How to protect yourself and your data
While there is no way you can ensure that your information is safe on the cloud, there are some protective measures that you can take to deal the issue of cloud privacy. Here are 3 data protection tips to reduce the risk of your cloud experience.
1. Encrypt your data and use encrypted cloud services
As mentioned earlier, cloud storage services that offer local encryption and decryption of data alongside storage and backup are safer options than those who keep the encryption keys to themselves. Spideroak, for example, has a “zero-knowledge” privacy policy, meaning neither the service providers nor server administrators have access to your files. Similarly, use virtual private networks that keep your information encrypted and hidden from intruders and do not store or track your data when you use their services. This ExpressVPN review, for instance, explains how the company has a strict “No Logging” policy to ensure an optimal user experience.
In addition, to add an additional layer of security to your files, you can encrypt your data before uploading them onto the cloud. There are many software that allows you to encrypt you file and make them password-protected before moving them to the cloud.
2. Backup your data locally
Always have electronic backups for your data so that you can access them even if the one on the cloud gets lost or corrupted. You can either keep it in an external storage device or in some other cloud storage. However, the former is perhaps a better option as you can access them even without Internet connectivity.

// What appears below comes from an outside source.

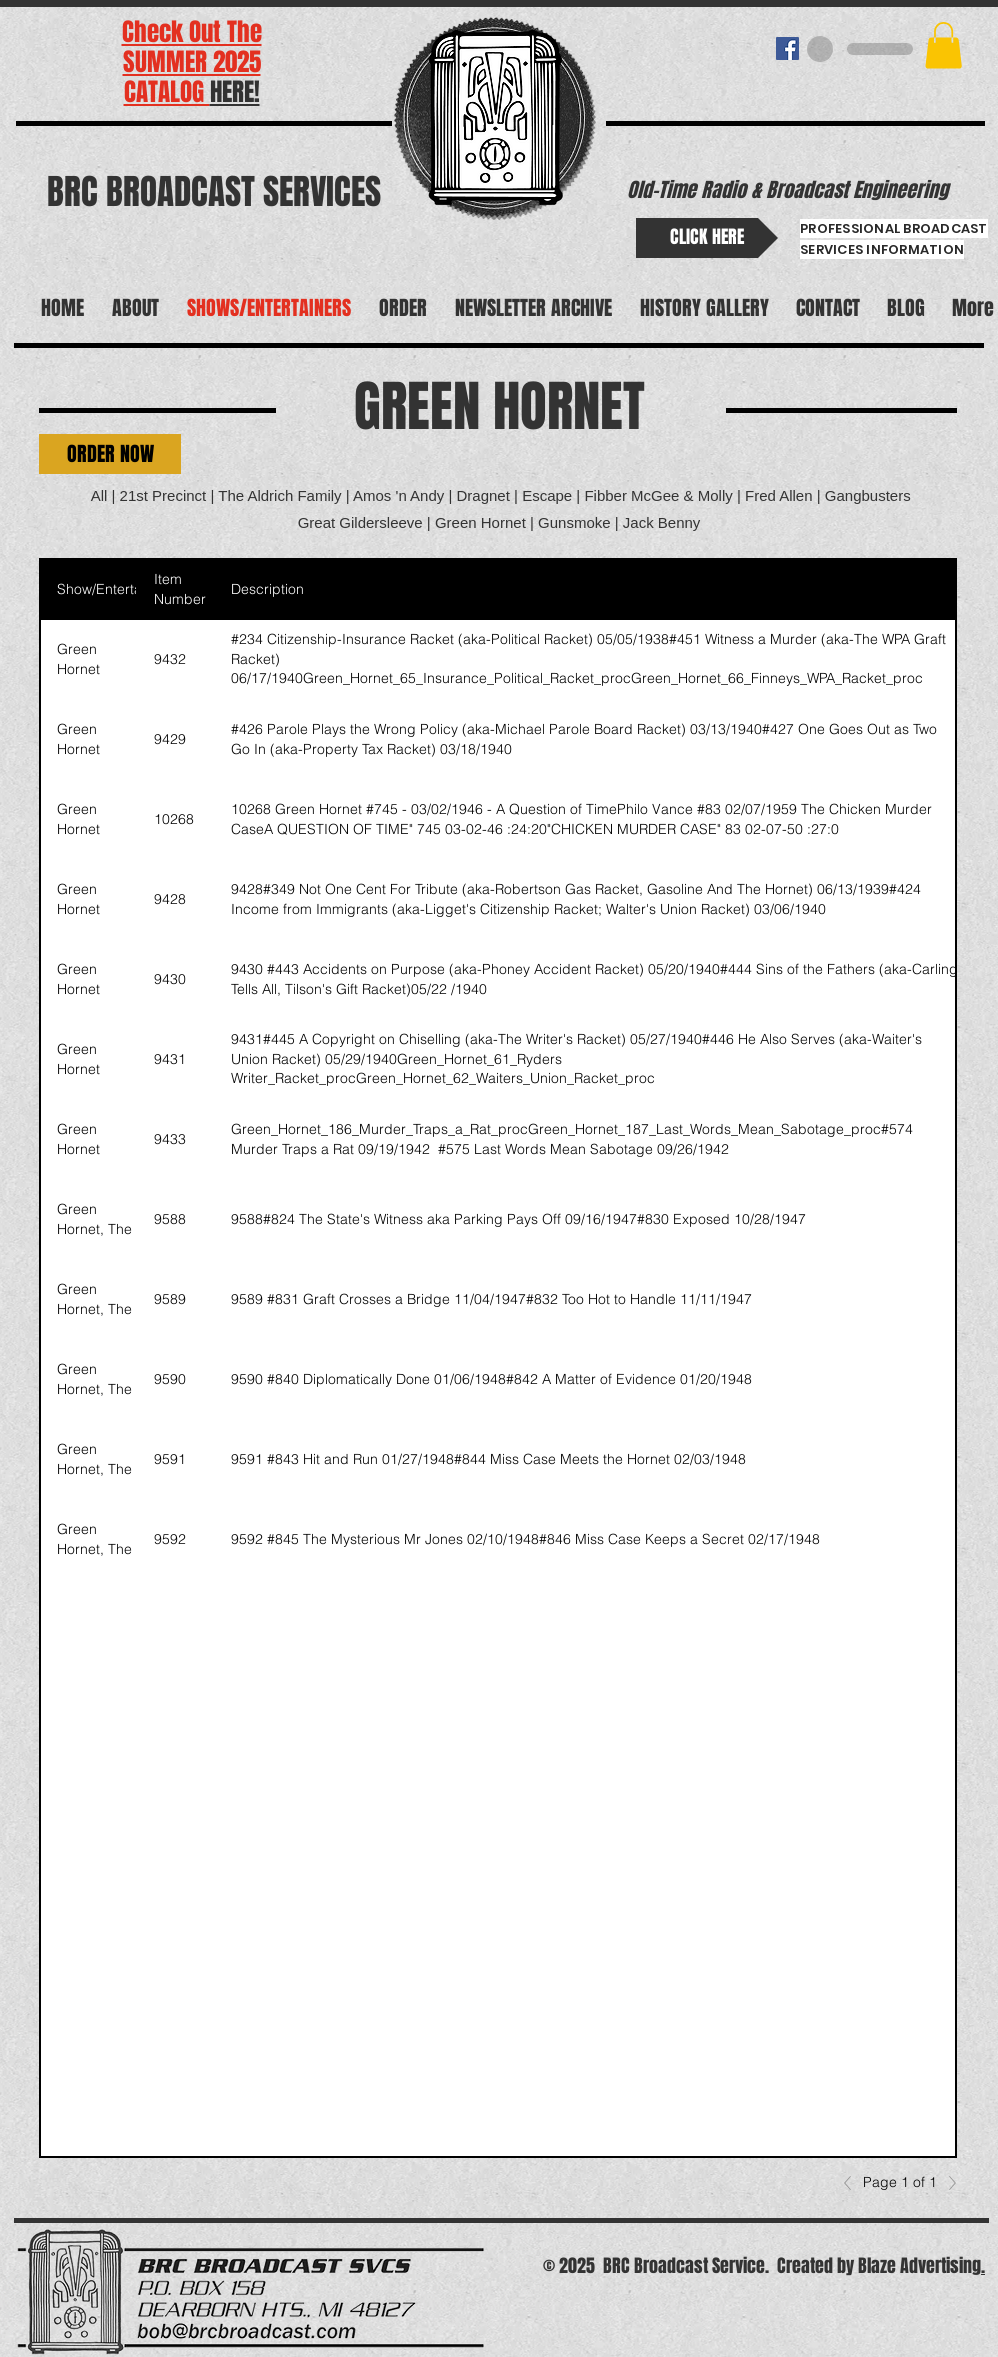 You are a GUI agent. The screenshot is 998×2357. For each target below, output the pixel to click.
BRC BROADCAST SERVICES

In addition, avoid keeping your sensitive information such as passwords, Social Security number, credit/debit card details, banking information, or even your intellectual property like patents and copyrights etc. in the cloud. These kind of information, if compromised, can result in potential data leakage.
3. Have strong passwords
Although you might have heard this before, making your password stronger is perhaps one of the best ways to safeguard your files stored in the cloud. Even the U.S. government has revamped its password recommendations. The days of picking your favorite phrase as your password and replacing a few characters with symbols are practically over. Also, stop doubling your one password for other services.
Instead, choose long, weird string of words as your password and add a combination of special characters, some capital letters, or numbers to make it stronger. Most data leakage happen due to easy to guess passwords. If required, test if your password on the safety of your computer. Another good practice is to change your password is every 90 days or less. This practice will also help you keep the internal intruders away, thus avoiding workplace breaches.
Conclusion
Keeping your data safe on the cloud is all about remaining secure, vigilant and resilient. Have a multi layered data security system in place and continue monitoring to ensure your systems are still secure. However, if you still feel your data is under threats of breaching, take control and quickly address the issue to recover before it causes a havoc. Don’t just rely on your cloud service providers’ security assurances. Always have your own security measures in place from the beginning. After all – it is better to be safe than sorry.